Berita OPD

Pemkab Pangandaran Gelar Operasi Yustisi Terkait Protokol Kesehatan

Pemkab Pangandaran Gelar Operasi Yustisi Terkait Protokol Kesehatan

HUMAS - Pjs. Bupati Pangandaran Dr. H Dani Ramdan, M.T memimpin apel operasi yustisi pelaksanaan disiplin masyarakat terkait protokol kesehatan, penggunaan masker, bertempat di Halaman Parkir Masjid Istiqomah Pangandaran. Sabtu, 7 November 2020.

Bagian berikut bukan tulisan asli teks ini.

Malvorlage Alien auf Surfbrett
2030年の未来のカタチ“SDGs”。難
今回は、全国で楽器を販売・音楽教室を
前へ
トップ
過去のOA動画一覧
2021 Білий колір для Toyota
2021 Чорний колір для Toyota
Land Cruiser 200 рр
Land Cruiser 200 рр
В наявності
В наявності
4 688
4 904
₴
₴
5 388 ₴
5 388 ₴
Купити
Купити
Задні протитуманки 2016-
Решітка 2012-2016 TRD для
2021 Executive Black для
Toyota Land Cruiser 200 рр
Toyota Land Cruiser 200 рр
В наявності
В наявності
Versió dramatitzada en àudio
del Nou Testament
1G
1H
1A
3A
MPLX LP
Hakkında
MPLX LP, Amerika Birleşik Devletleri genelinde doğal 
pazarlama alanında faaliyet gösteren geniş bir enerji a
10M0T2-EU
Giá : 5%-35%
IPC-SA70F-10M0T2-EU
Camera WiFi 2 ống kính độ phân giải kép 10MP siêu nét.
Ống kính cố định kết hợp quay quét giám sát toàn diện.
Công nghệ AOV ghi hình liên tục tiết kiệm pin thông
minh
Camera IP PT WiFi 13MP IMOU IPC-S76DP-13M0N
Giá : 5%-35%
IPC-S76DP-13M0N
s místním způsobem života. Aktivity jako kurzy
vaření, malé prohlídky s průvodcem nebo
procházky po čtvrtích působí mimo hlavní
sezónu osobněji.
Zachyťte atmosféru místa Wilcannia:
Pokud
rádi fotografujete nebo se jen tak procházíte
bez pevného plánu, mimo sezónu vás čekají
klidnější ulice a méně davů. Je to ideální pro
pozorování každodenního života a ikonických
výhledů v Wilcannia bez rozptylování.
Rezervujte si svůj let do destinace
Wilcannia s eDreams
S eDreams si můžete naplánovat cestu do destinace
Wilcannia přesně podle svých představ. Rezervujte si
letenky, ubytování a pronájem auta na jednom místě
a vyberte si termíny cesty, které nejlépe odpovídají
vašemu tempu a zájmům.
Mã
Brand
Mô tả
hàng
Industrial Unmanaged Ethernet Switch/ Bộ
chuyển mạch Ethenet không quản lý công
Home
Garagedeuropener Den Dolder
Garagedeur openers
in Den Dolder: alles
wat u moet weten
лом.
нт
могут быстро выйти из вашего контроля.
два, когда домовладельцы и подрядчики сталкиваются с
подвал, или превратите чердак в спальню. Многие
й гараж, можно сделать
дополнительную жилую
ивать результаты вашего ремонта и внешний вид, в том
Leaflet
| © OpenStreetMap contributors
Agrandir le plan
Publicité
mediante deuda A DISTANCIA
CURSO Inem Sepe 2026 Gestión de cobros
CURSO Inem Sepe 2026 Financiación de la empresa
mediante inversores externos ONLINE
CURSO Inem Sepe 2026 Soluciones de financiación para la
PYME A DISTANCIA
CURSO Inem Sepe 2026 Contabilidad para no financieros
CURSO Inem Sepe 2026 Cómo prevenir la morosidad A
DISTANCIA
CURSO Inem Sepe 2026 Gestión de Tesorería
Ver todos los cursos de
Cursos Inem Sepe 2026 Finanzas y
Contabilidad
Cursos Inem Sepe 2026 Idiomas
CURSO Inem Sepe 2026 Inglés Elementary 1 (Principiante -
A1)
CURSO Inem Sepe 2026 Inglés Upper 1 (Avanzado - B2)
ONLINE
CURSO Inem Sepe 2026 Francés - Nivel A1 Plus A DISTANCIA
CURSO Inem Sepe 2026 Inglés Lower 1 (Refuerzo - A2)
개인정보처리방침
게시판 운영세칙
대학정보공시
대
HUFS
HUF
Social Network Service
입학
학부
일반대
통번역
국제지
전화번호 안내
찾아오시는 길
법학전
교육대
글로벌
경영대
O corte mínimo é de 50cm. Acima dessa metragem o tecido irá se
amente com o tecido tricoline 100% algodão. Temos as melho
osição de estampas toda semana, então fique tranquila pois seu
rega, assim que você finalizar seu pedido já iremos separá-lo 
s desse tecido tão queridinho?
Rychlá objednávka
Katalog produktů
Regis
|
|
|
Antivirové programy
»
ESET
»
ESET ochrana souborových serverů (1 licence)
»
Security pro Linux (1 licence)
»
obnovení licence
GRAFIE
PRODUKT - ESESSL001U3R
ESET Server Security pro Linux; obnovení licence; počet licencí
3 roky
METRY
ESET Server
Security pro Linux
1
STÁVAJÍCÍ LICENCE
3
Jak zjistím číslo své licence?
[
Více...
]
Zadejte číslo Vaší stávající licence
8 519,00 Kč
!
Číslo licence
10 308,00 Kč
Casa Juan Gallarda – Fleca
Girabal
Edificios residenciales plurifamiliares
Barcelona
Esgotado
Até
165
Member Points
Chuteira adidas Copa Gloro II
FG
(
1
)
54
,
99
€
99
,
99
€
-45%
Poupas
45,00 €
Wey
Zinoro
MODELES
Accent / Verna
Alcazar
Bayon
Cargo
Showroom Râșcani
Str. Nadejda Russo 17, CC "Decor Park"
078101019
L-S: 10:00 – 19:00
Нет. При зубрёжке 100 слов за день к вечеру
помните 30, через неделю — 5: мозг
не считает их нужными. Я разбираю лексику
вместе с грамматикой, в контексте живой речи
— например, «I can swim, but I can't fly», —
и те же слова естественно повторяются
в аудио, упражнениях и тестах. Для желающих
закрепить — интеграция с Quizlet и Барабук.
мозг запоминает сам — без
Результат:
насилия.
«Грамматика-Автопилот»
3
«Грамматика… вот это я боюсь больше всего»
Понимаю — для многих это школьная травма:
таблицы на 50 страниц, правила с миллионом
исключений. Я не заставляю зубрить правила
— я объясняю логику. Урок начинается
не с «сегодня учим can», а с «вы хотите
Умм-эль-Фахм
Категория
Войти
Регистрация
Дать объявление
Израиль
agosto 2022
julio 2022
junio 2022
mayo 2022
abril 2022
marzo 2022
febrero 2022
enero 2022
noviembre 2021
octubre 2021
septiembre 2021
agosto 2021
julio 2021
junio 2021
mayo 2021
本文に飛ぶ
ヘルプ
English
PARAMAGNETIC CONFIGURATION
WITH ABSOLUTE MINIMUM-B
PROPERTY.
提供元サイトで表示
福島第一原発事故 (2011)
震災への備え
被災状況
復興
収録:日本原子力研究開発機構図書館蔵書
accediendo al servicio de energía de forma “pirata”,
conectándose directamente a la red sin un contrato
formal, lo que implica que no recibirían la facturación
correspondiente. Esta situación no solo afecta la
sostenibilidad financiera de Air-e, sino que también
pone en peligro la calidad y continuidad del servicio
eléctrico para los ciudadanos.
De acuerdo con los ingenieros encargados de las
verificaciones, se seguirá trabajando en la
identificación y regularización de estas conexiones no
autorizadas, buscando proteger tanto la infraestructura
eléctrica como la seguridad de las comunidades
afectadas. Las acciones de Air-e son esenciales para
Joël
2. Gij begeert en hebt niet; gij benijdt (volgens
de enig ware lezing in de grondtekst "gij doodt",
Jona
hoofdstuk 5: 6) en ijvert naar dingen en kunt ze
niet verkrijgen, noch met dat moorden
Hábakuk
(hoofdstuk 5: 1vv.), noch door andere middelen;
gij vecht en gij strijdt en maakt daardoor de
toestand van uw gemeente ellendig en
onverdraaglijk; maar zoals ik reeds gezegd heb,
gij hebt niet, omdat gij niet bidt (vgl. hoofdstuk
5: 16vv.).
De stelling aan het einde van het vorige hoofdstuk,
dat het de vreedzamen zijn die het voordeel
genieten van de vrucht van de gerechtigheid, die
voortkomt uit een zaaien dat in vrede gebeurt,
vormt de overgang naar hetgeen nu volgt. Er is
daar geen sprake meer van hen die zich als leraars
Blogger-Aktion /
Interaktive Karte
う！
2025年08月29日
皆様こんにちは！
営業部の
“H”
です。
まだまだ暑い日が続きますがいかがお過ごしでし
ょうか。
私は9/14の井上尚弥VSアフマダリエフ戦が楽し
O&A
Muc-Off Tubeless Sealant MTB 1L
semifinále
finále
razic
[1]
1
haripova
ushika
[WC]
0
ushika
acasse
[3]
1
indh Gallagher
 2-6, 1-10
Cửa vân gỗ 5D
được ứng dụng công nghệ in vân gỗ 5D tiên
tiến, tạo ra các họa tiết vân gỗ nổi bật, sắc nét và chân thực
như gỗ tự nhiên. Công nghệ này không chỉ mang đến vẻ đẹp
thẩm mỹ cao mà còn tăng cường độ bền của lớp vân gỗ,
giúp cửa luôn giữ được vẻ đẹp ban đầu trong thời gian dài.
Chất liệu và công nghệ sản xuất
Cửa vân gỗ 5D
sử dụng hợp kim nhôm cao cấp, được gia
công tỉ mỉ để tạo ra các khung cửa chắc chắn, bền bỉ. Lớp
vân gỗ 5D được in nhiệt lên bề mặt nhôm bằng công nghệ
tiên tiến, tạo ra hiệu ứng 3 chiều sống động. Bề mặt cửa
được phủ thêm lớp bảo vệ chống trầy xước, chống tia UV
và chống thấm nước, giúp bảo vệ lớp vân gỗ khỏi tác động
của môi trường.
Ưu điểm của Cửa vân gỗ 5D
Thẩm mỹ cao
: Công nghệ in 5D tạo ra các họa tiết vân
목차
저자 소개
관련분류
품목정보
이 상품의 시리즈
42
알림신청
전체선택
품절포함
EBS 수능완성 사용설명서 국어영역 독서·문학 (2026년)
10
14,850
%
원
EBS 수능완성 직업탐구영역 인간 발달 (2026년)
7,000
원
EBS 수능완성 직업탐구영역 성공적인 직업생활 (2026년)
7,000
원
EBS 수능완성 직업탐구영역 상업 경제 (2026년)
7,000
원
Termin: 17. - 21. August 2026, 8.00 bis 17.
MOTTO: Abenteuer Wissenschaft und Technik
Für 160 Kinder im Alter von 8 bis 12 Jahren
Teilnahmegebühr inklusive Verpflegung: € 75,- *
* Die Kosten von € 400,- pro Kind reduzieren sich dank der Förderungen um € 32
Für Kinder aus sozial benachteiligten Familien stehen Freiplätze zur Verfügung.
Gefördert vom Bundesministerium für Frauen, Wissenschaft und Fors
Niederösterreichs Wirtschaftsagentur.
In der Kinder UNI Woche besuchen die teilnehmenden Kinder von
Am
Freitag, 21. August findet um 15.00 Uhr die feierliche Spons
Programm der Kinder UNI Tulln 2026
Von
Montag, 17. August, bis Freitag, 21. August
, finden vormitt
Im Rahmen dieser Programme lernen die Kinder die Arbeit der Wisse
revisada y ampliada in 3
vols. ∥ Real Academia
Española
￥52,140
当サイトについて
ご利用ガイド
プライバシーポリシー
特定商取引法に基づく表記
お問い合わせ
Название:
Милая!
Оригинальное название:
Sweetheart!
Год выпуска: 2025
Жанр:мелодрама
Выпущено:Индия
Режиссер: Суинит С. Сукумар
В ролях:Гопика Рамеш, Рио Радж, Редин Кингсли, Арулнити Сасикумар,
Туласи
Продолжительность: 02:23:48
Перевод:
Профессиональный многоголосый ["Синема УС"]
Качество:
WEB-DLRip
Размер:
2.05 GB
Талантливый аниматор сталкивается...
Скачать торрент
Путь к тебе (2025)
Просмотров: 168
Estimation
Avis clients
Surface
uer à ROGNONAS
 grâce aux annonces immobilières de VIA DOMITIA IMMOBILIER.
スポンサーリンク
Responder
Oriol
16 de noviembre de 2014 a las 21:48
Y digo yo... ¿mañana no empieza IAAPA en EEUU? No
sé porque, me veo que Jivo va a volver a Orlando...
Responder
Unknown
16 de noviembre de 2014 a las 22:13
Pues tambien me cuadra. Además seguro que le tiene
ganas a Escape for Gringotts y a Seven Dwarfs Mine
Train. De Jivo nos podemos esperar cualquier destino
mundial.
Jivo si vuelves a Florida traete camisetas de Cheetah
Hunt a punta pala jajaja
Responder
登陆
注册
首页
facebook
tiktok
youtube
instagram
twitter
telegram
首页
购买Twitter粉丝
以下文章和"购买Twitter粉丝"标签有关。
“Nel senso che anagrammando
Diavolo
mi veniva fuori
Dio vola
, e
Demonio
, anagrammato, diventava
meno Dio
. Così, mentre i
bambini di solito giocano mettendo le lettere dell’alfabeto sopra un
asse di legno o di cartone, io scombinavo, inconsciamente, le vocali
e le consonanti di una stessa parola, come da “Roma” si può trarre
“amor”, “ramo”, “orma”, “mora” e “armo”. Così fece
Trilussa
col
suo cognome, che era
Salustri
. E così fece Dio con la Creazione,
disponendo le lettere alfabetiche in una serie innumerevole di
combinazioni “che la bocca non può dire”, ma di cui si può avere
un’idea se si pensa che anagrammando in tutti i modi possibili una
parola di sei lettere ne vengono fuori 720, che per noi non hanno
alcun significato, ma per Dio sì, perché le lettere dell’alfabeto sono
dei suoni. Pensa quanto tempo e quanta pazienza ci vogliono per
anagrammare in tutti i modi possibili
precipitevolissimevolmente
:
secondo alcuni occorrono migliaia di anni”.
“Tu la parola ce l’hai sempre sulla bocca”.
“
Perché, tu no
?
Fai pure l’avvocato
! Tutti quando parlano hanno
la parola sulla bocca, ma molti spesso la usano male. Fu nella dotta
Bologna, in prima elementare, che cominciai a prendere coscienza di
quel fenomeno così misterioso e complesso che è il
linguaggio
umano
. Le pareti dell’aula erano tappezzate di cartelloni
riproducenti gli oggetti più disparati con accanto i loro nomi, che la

Dihadiri oleh Kepala Satpol PP Kabupaten Pangandaran, Danramil Pangandaran, Kapolsek Pangandaran, Camat Pangandaran, serta peserta apel yang terdiri dari unsur TNI, POLRI, Dishub dan Satpol PP.

 

Dalam sambutannya, Pjs Bupati Pangandaran Dr. H Dani Ramdan, M.T menyampaikan terkait langkah-langkah penertiban protokol kesehatan di tempat kerja.

“Akan menjadi atensi kita juga ketika kita fokus di pariwisata ternyata di perkantoran sekarang sudah mulai muncul klaster covid. Kita perlu pikirkan langkah-langkah penertiban protokol kesehatan di kantor, baik di kantor Pemerintah maupun kantor swasta", ujarnya.

 

Dani pun berharap, pelaksanaan protokol kesehatan harus terus dijalankan dan ditingkatkan untuk mengantisipasi penyebaran virus. 
"Apakah cek suhu tubuhnya masih dijalankan, cuci tangan sebelum masuk ruangan dikerjakan, dan juga pengaturan jarak selama bekerja. Kalau itu terus diterapkan apalagi penggunaan maskernya selama bekerja, harusnya tidak terjadi penyebaran-penyebaran baru, tetapi saat ini nampaknya tidak, akan kendor. Jadi akan kita tingkatkan lagi khususnya di perkantoran, pabrik dan tempat kerja”, tuturnya.

 

Terkait meningkatnya pasien suspek virus covid-19 yang masuk ke RSUD Pangandaran Sehat dan Bahagia, pihak pemerintah menurut Dani, akan memaksimalkan seluruh pelayanan.
“Saat ini sejak pandemi ini terjadi, jumlah pasien yang di rawat di Rumah Sakit Pandega adalah rekor tertinggi sementara ruang isolasi terbatas dan saya sudah intruksikan Rumah Sakit Pandega menambah ruang perawatan. Selain itu untuk perawatan pun akan digenjot supaya angka kesembuhan dan durasi kesembuhannya bisa lebih cepat, memang betul obat belum ditemukan tapi untuk pasien diberikan observasi untuk obat sampai benar-benar cocok”, jelasnya.

 

Adapun dari sisi Pemerintahan, beliau menetapkan 3T yaitu Tracing, Testing dan Treatment. 
“Pemerintah pun akan terus melakukan pencegahan penyebaran virus covid 19 ini, dengan menjalankan berbagai program, salahsatunya adalah dengan 3 T (Tracing, Testing dan Treatment). Tracing atau pelacakan, siapa saja yang kontak erat terhadap kasus positif yang baru, yang kedua testing atau pengetesan yang memang diduga kontak erat ataupun testing seperti kemarin yang kita lakukan di wisata secara random dan yang ke tiga adalah treatment”, ujarnya.

 

Selanjutnya 3M untuk kewajiban dan tugas masyarakat yaitu Menggunakan Masker, Mencuci Tangan menggunakan sabun dan Menjaga Jarak. 
“Itulah strategi yang harus kita jalankan agar kasus-kasus di Pangandaran merendah dan ditekan agar kita bisa keluar dari pandemi ini. Tetap jaga kesehatan dan patuhi protokol kesehatan”, pungkasnya.